- **Exercise aim**: Repeat, exactly as written, all of the entries, but not their pictures.

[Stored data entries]
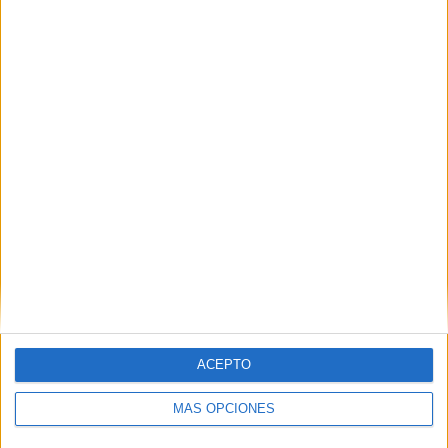
ACEPTO
MÁS OPCIONES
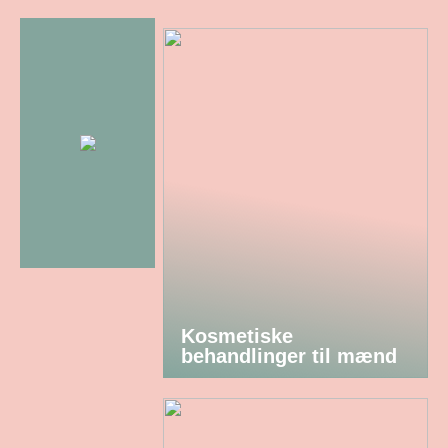
Kosmetiske
behandlinger til mænd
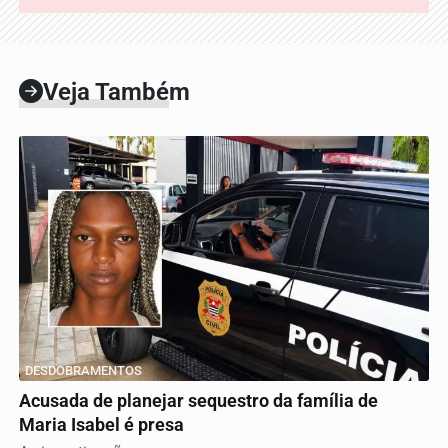
Veja Também
DESDOBRAMENTOS
Acusada de planejar sequestro da família de
Maria Isabel é presa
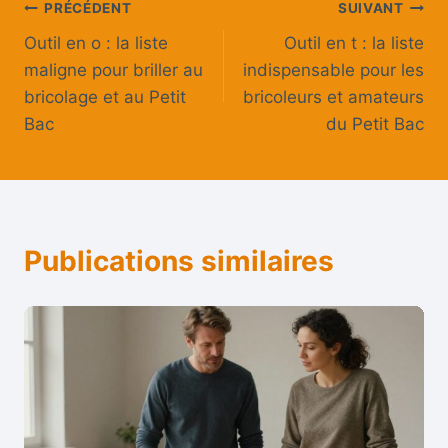
Navigation
PRÉCÉDENT
SUIVANT
Outil en o : la liste
Outil en t : la liste
de
maligne pour briller au
indispensable pour les
l’article
bricolage et au Petit
bricoleurs et amateurs
Bac
du Petit Bac
Publications similaires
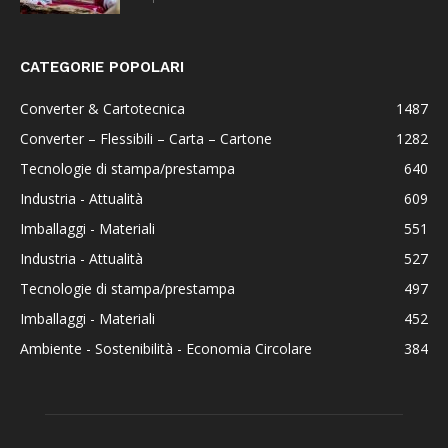
CATEGORIE POPOLARI
Converter & Cartotecnica
1487
Converter – Flessibili – Carta – Cartone
1282
Tecnologie di stampa/prestampa
640
Industria - Attualità
609
Imballaggi - Materiali
551
Industria - Attualità
527
Tecnologie di stampa/prestampa
497
Imballaggi - Materiali
452
Ambiente - Sostenibilità - Economia Circolare
384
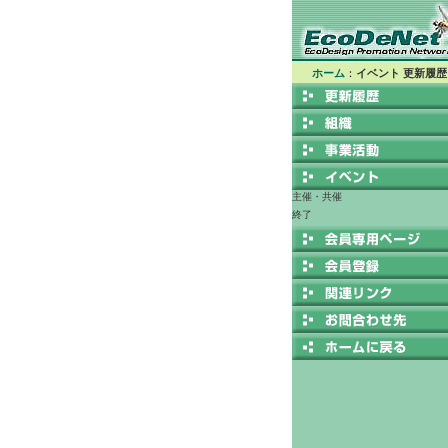
ホーム
：
イベント 更新履歴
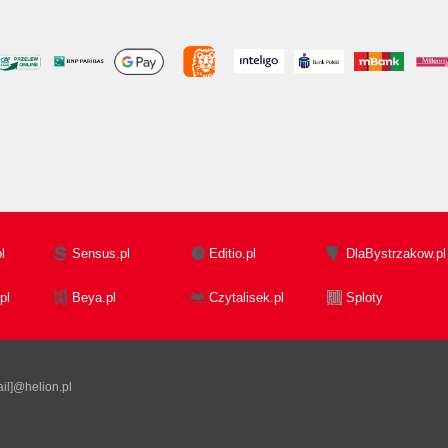
l
Sensus.pl
Editio.pl
DlaBystrzakow.pl
pl
Beya.pl
Czytalisek.pl
Sploty
il]@helion.pl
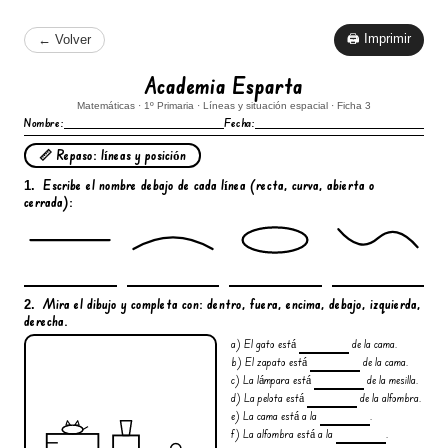
🖨 Imprimir
← Volver
Academia Esparta
Matemáticas · 1º Primaria · Líneas y situación espacial · Ficha 3
Nombre:
Fecha:
📏 Repaso: líneas y posición
Escribe el
nombre
debajo de cada línea (recta, curva, abierta o
1.
cerrada):
Mira el dibujo y
completa
con: dentro, fuera, encima, debajo, izquierda,
2.
derecha.
a) El gato está
de la cama.
b) El zapato está
de la cama.
c) La lámpara está
de la mesilla.
d) La pelota está
de la alfombra.
e) La cama está a la
.
f) La alfombra está a la
.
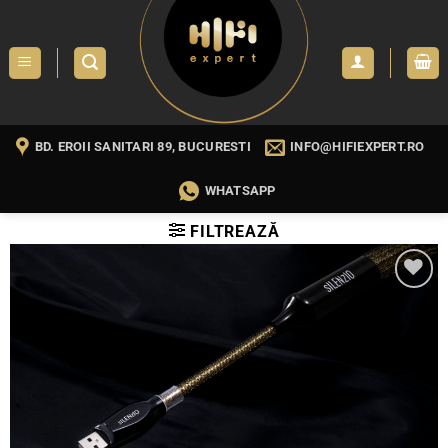
Skip
to
content
BD. EROII SANITARI 89, BUCURESTI
INFO@HIFIEXPERT.RO
WHATSAPP
FILTREAZĂ
WISHLIST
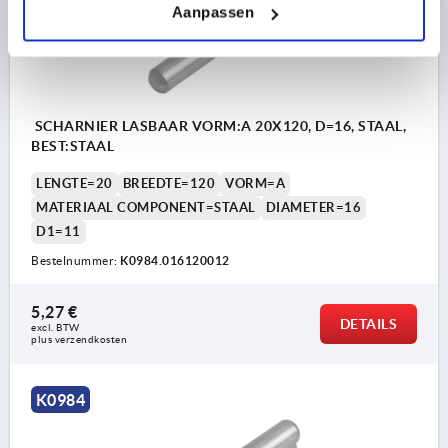
Aanpassen
SCHARNIER LASBAAR VORM:A 20X120, D=16, STAAL,
BEST:STAAL
LENGTE=20
BREEDTE=120
VORM=A
MATERIAAL COMPONENT=STAAL
DIAMETER=16
D1=11
Bestelnummer:
K0984.016120012
5,27 €
DETAILS
excl. BTW 
plus verzendkosten
K0984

- **Written response**:
ACEPTO
MÁS OPCIONES
Kosmetiske
behandlinger til mænd
Veja Também
DESDOBRAMENTOS
Acusada de planejar sequestro da família de
Maria Isabel é presa
Navigation
PRÉCÉDENT
SUIVANT
Outil en o : la liste
Outil en t : la liste
de
maligne pour briller au
indispensable pour les
l’article
bricolage et au Petit
bricoleurs et amateurs
Bac
du Petit Bac
Publications similaires
CATEGORIE POPOLARI
Converter & Cartotecnica
1487
Converter – Flessibili – Carta – Cartone
1282
Tecnologie di stampa/prestampa
640
Industria - Attualità
609
Imballaggi - Materiali
551
Industria - Attualità
527
Tecnologie di stampa/prestampa
497
Imballaggi - Materiali
452
Ambiente - Sostenibilità - Economia Circolare
384
ホーム
：
イベント 更新履歴
l
Sensus.pl
Editio.pl
DlaBystrzakow.pl
pl
Beya.pl
Czytalisek.pl
Sploty
il]@helion.pl
🖨 Imprimir
← Volver
Academia Esparta
Matemáticas · 1º Primaria · Líneas y situación espacial · Ficha 3
Nombre:
Fecha:
📏 Repaso: líneas y posición
Escribe el
nombre
debajo de cada línea (recta, curva, abierta o
1.
cerrada):
Mira el dibujo y
completa
con: dentro, fuera, encima, debajo, izquierda,
2.
derecha.
a) El gato está
de la cama.
b) El zapato está
de la cama.
c) La lámpara está
de la mesilla.
d) La pelota está
de la alfombra.
e) La cama está a la
.
f) La alfombra está a la
.
Skip
to
content
BD. EROII SANITARI 89, BUCURESTI
INFO@HIFIEXPERT.RO
WHATSAPP
FILTREAZĂ
WISHLIST
Aanpassen
SCHARNIER LASBAAR VORM:A 20X120, D=16, STAAL,
BEST:STAAL
LENGTE=20
BREEDTE=120
VORM=A
MATERIAAL COMPONENT=STAAL
DIAMETER=16
D1=11
Bestelnummer:
K0984.016120012
5,27 €
DETAILS
excl. BTW 
plus verzendkosten
K0984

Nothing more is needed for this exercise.